Gli strumenti finanziari di copertura invece di coprire, spesso alimentavano guadagni extra, anche del 200% alla settimana, cose che raccontarle ora a uno che fatica tutto il giorno per una quarantina di euro nette c’è da farsi sparare.
Non ci si poteva permettere di sbagliare, lo sbaglio comportava di perdere affidabilità.
I programmi finanziari erano quasi tutti di produzione americana, non so come Giorgio se li fosse procurati, ma credo avesse un amico che lavorava in Banca con l’incarico di trader.
Per comprarli ci volevano almeno quattro milioni, dati storici a parte.
In Banca gli operatori non sapevano niente di queste tecniche, non le forniscono a scuola e tantomeno le Banche hanno tempo per formare i dipendenti in un settore troppo specialistico e “pericoloso”, il fai-da-te imperava, e solo tra quelli che ci capivano un po’.
Ma non c’era da divertirsi molto, notti insonni per qualche perdita fuori misura, discussioni a non finire con le banche per le provvigioni che si prendevano per le transazioni, il cervello sempre in asfissia e crampi alle mani per via del mouse.
Poteva durare ?
Poi le regole, anche rispettandole ti capitava sempre la fregatura, e una buonanima infatti diceva :
– Io mi levo sempre presto la mattina, ma, mi pare impossibile, trovo sempre qualcuno che si è alzato prima di me ! –
E infatti il “parco buoi” è sempre stato guidato, favorito o punito all’occorrenza, dalla lobby, dal centro di potere, dal politico di turno, ci hanno fatto credere per es. che le Parmalat erano un affare.. Hai voglia a vedere i bilanci , hai voglia a guardare gli storici degli scambi (ci pensavano loro a falsare gli scambi nel mercato, erano tutti fittizi !)
Sai quanti ce ne sono di esempi ? La Ferruzzi, Alitalia etc
L’informazione finanziaria si è prestata spesso a far salire agli allori titoli o aziende che non lo meritavano affatto, creare aspettative esagerate senza che ci fosse niente dentro, proprio NIENTE.
Prima del 2001 bastava avere un conto corrente un dossier e “via” ! Il presunto eroe si scriveva le sue regole e doveva rispettarle, se le cambiava era a suo rischio e pericolo.
Le regole erano :
– non seguire le “voci” , ce n’erano tantissime in rete su una o l’altra società, fece scalpore quella di un pizzaiolo new-yorkese che aveva messo su un sito di “segnalazioni”. La modalità era semplice, segnalava un titolo , tutti lo compravano , aumentava il prezzo e poi il tizio che aveva pagato il pizzaiolo per segnalare quella azione, e il tizio ne aveva un bel po’, ne vendeva un vagone e la gente si trovava con un pugno di mosche in mano.

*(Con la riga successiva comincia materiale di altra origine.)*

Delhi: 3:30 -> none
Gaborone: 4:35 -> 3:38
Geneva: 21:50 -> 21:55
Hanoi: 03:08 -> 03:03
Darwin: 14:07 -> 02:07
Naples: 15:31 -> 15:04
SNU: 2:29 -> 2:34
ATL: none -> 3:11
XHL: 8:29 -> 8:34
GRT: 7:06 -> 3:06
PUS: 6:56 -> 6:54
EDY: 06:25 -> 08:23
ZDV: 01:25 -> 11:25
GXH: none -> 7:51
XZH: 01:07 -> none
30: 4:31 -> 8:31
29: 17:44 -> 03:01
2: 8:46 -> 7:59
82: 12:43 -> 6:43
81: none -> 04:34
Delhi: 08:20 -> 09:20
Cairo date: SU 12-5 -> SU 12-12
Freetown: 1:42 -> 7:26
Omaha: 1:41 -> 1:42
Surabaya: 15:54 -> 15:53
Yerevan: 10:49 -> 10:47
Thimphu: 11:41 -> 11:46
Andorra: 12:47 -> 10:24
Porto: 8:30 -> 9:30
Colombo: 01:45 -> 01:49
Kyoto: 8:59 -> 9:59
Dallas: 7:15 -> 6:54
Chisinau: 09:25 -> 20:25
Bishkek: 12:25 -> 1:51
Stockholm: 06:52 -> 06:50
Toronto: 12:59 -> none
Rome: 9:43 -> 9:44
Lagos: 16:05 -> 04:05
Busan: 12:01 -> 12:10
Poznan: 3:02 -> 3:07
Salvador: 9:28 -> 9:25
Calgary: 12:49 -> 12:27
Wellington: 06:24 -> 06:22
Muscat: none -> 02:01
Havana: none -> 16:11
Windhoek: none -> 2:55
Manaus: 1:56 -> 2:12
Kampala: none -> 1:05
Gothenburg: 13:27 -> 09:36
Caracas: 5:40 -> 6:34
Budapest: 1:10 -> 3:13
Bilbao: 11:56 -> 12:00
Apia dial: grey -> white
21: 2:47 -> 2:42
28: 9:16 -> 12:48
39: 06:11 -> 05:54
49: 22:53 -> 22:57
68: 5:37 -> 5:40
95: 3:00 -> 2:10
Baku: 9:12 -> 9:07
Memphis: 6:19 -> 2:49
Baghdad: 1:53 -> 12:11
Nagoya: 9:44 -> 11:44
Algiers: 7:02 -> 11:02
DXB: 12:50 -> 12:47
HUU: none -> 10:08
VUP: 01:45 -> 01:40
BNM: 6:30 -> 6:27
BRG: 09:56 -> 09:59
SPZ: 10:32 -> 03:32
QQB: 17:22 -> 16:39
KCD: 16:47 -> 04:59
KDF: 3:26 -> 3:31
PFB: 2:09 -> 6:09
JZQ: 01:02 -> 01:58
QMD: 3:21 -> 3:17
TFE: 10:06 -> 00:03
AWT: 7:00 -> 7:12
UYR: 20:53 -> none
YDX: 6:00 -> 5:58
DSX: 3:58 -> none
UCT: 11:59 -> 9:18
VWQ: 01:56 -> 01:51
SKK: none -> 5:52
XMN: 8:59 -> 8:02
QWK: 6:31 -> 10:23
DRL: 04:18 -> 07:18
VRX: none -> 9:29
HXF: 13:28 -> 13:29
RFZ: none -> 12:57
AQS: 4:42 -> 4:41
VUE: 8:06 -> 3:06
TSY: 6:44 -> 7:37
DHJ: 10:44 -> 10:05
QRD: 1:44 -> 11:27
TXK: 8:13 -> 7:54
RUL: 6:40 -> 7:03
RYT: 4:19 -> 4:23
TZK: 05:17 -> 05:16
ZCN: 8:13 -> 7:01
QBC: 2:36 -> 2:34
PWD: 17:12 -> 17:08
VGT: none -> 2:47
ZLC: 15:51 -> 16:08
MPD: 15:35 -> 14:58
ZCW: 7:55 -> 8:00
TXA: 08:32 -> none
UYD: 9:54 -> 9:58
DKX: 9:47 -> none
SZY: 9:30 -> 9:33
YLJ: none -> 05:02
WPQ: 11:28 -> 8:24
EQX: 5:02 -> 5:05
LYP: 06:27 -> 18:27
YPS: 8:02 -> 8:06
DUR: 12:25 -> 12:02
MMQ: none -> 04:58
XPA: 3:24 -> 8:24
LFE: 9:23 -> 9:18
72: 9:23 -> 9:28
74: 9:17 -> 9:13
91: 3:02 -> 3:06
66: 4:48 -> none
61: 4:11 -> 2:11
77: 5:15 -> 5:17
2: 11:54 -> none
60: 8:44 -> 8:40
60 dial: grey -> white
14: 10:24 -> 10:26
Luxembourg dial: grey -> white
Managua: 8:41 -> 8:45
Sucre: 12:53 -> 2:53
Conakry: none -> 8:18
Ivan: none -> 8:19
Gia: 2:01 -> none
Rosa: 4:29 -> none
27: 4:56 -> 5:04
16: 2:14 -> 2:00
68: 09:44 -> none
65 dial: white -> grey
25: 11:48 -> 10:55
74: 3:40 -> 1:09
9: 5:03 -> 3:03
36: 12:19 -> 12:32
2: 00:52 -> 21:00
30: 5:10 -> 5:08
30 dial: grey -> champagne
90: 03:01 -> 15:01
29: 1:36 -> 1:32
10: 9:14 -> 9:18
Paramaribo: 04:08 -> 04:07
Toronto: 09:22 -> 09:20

Hai voglia a rovinare la gente !!
– occhio ai “fondamentali” qui era facile procurarsi bilanci, interpretarli era più difficile, ma se c’erano troppi debiti più che fatturato era meglio stare lontani.
– comprare “basso” se il titolo era cresciuto più di tre volte il suo valore nell’ultimo anno, girare a largo, e comunque per ogni titolo era opportuno avere dati storici-quantitativi in termini di scambi giornalieri.
– operare in un mercato borsistico possibilmente “mondiale” , in mancanza di ciò con fondi o sicav
(società di investimento a capitale variabile) specializzate concordando la percentuale di liquidità in base al rischio scelto dal cliente.
– utilizzare al meglio i programmi come il meta-stock, advance get, equis o altri e possibilmente sempre con la stessa modalità es. candle-stick, macd, o altre sigle sconosciute a chi non ha mai masticato di analisi finanziaria e trading on line.
Tutto ok fino all’introduzione a piene mani di derivati di ogni tipo, del resto il mercato delle opzioni, era sempre esistito, e per chi non lo sapesse, veniva definito dagli inglesi “hedge”.
Qualcosa di marginale se riferito ai terreni : la classica siepe.
Ricordate Battisti ? Diceva :
– Ma come può uno scoglio arginare il mare ? – va beh scoglio / siepe insomma siamo lì ….volevo dire che il mare di debiti non si stoppa con prodotti tossici. E infatti…
Il diffondersi di CW covered-warrant call put e fondi specifici hanno impestato il mercato di tutto quello che non potrete mai immaginare, ma in pratica poi l’avete visto.
Soprattutto le Banche hanno incaricato matematici per confezionare prodotti finanziari talmente complessi che un “umano” mai avrebbe potuto capirne il funzionamento.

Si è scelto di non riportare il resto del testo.